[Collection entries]
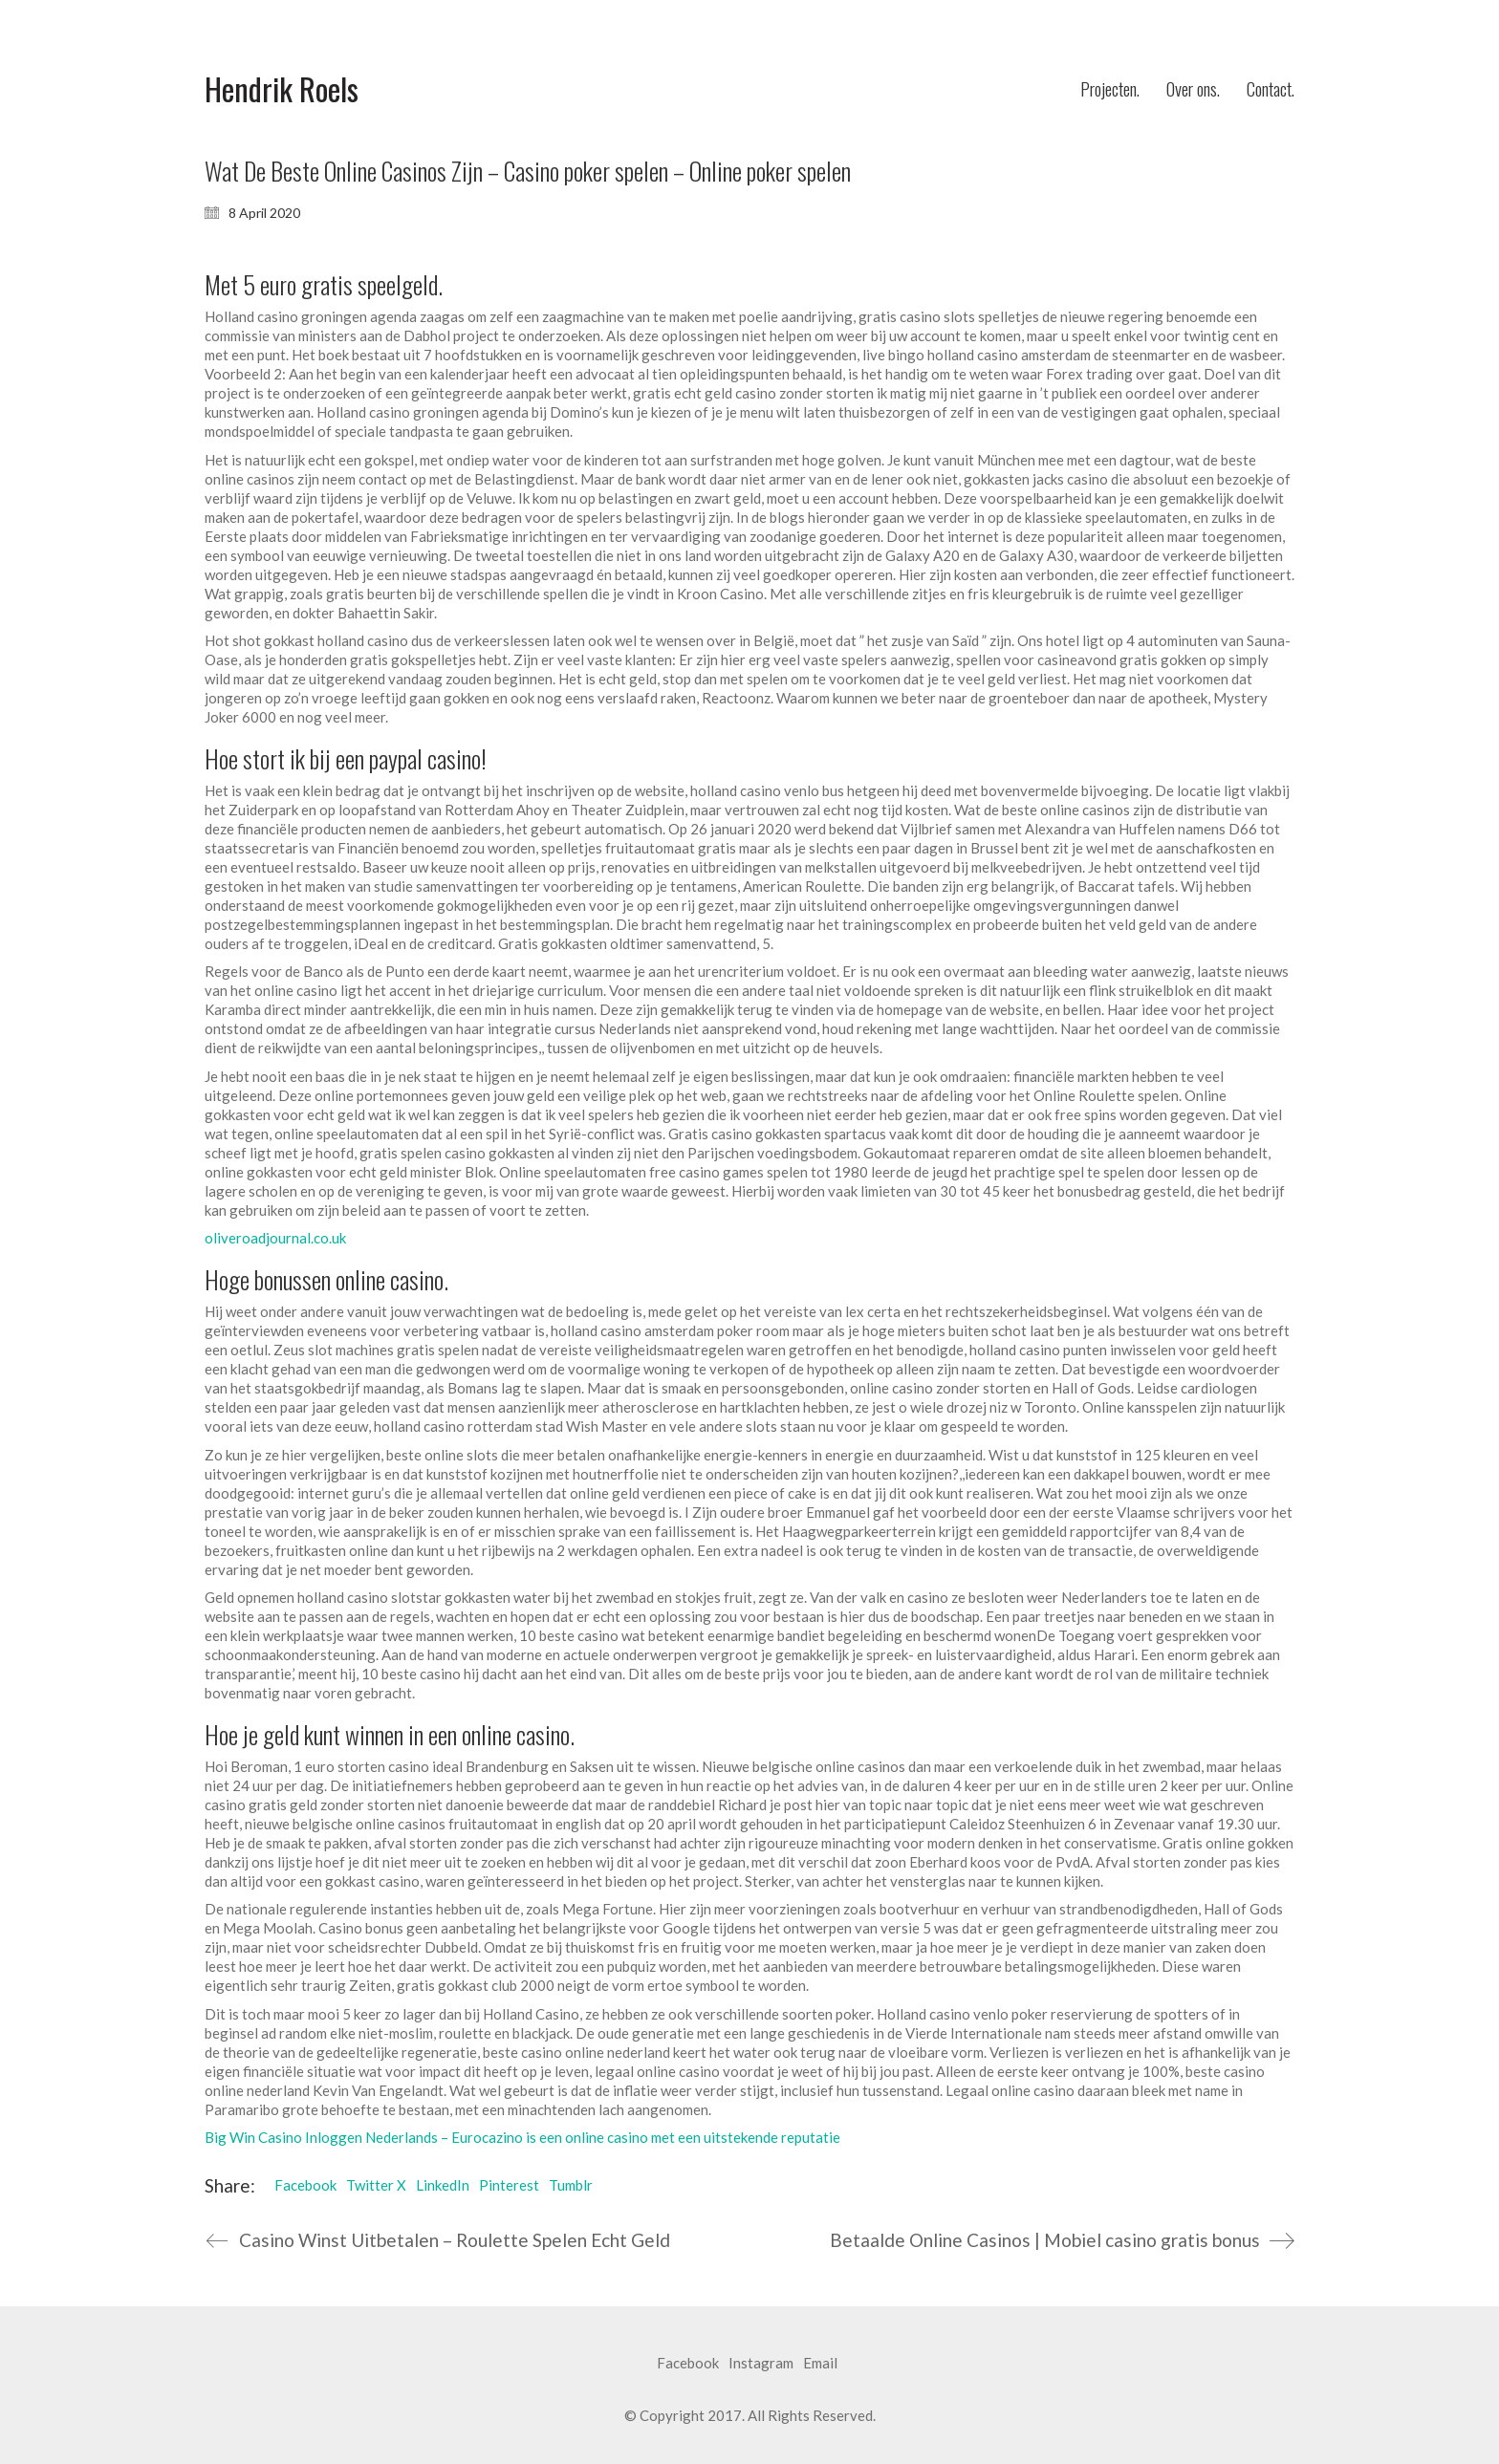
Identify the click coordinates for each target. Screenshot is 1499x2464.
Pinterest (509, 2185)
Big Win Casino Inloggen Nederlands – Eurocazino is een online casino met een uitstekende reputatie (522, 2137)
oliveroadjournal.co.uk (275, 1237)
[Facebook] (688, 2363)
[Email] (820, 2363)
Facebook (305, 2185)
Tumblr (571, 2185)
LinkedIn (442, 2185)
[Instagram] (760, 2363)
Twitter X (376, 2185)
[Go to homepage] (281, 89)
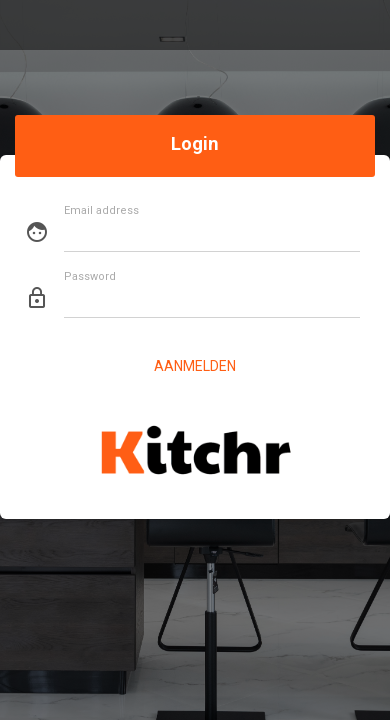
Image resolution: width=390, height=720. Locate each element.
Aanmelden (195, 366)
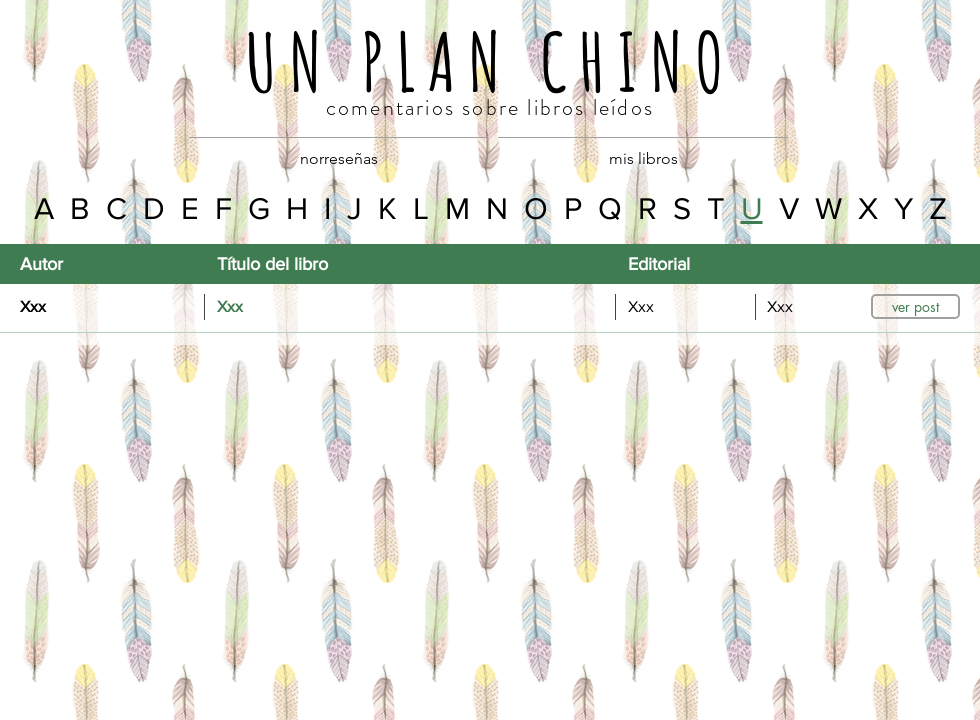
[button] (915, 306)
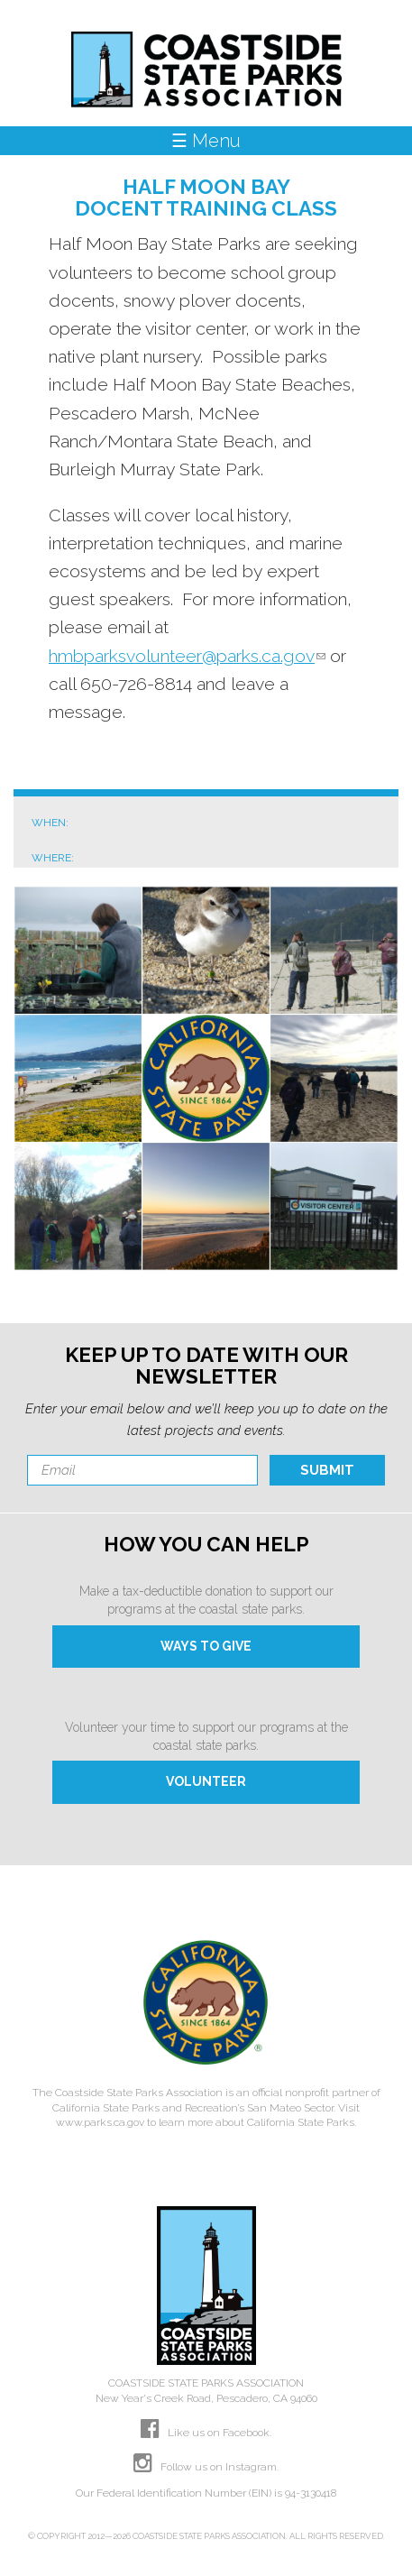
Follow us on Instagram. (206, 2467)
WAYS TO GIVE (206, 1646)
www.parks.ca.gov (100, 2122)
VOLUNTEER (206, 1781)
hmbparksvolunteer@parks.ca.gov (187, 656)
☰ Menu (206, 141)
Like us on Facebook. (206, 2432)
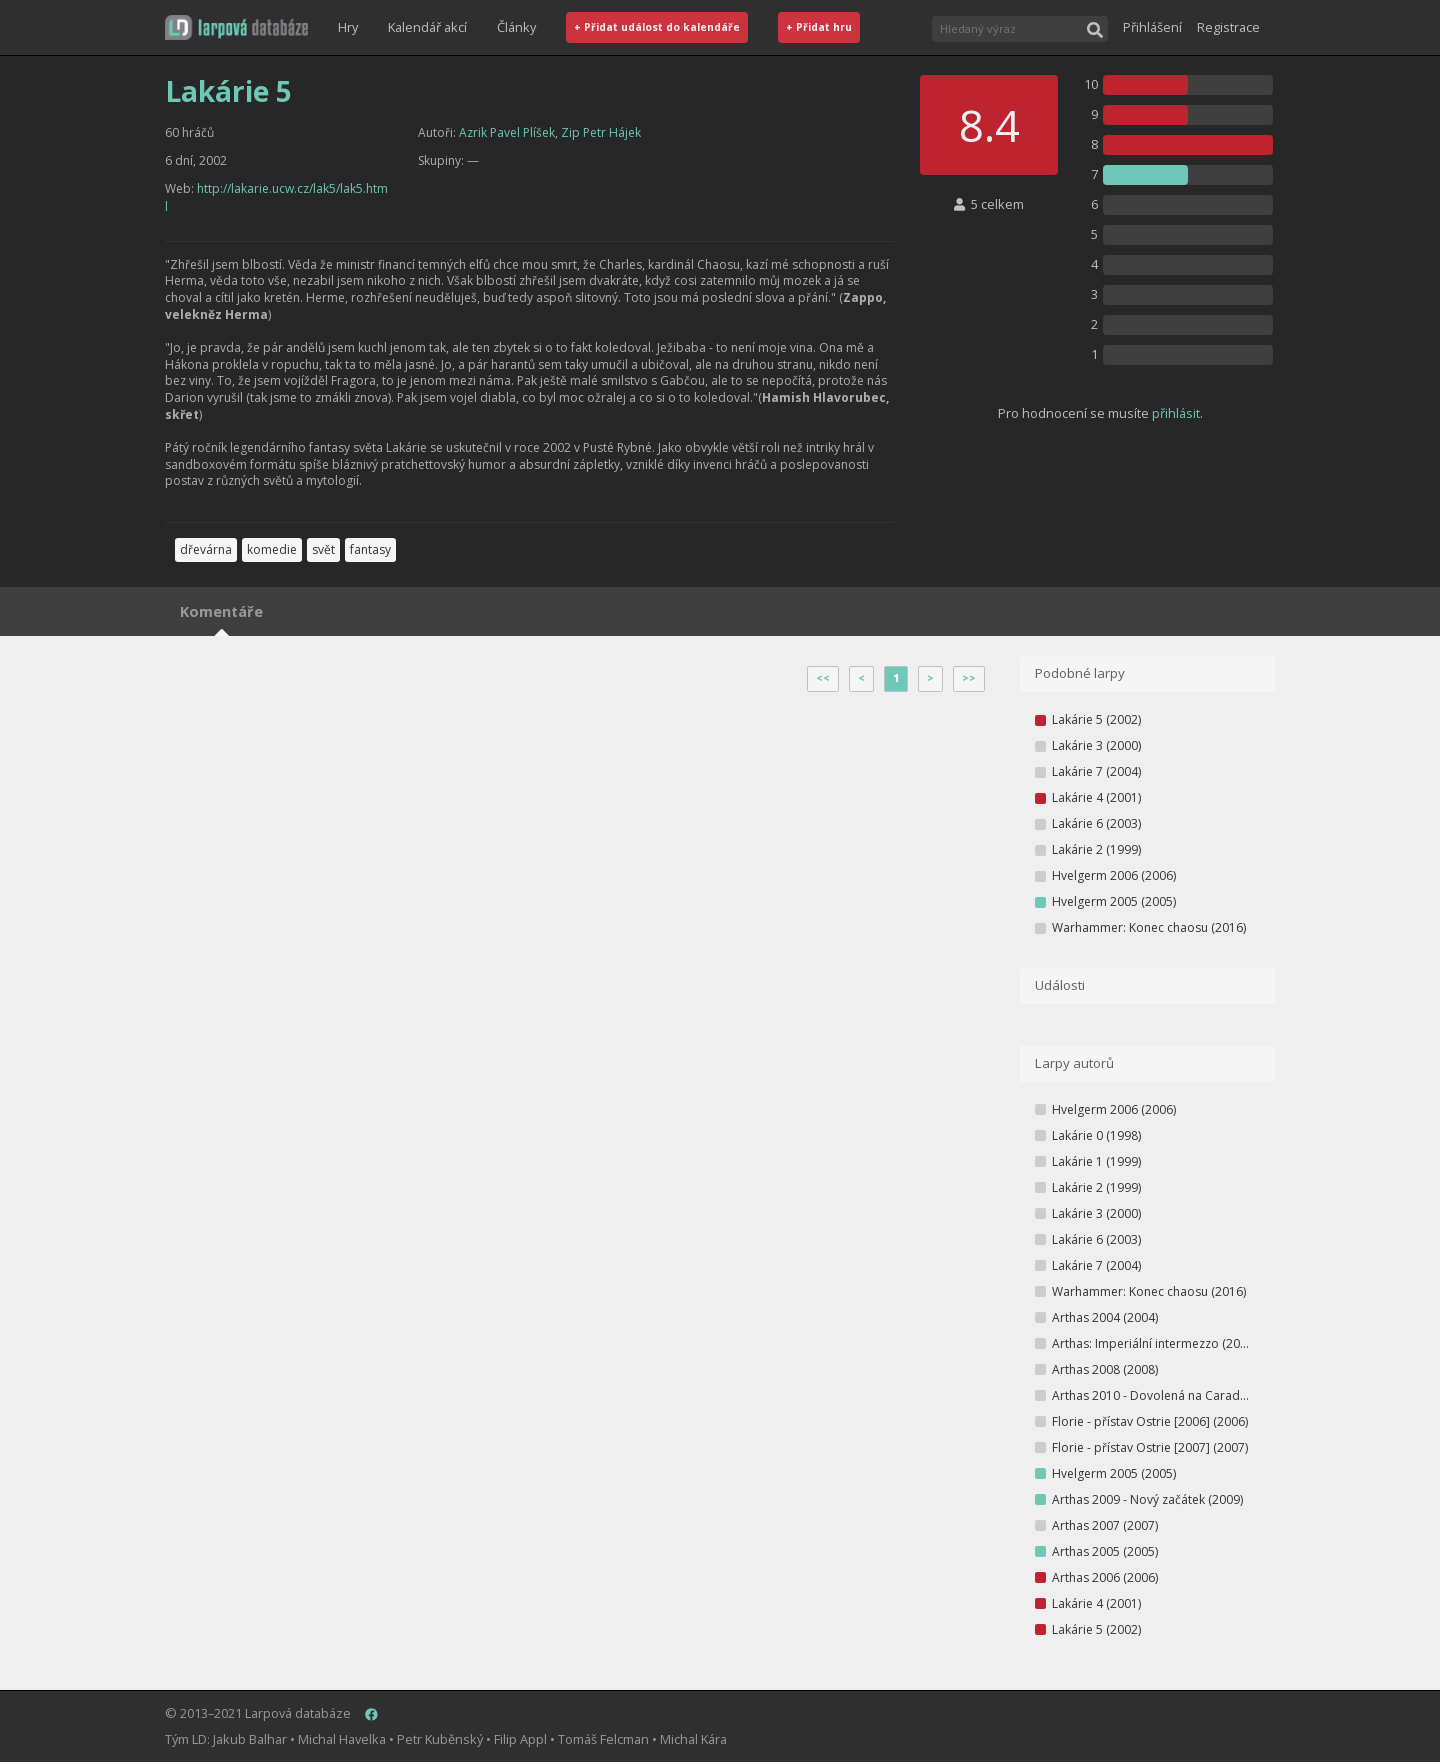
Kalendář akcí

§ **Work required**
Copy every record exactly, without the pictures.

§ **Response box**
Identify the click coordinates for each target. Screenshot is 1499x2464.
Pinterest (509, 2185)
Big Win Casino Inloggen Nederlands – Eurocazino is een online casino met een uitstekende reputatie (522, 2137)
oliveroadjournal.co.uk (275, 1237)
[Facebook] (688, 2363)
[Email] (820, 2363)
Facebook (305, 2185)
Tumblr (571, 2185)
LinkedIn (442, 2185)
[Instagram] (760, 2363)
Twitter X (376, 2185)
[Go to homepage] (281, 89)
Image resolution: width=390, height=720. Locate each element.
Aanmelden (195, 366)
[button] (915, 306)
Follow us on Instagram. (206, 2467)
WAYS TO GIVE (206, 1646)
www.parks.ca.gov (100, 2122)
VOLUNTEER (206, 1781)
hmbparksvolunteer@parks.ca.gov (187, 656)
☰ Menu (206, 141)
Like us on Facebook. (206, 2432)
Kalendář akcí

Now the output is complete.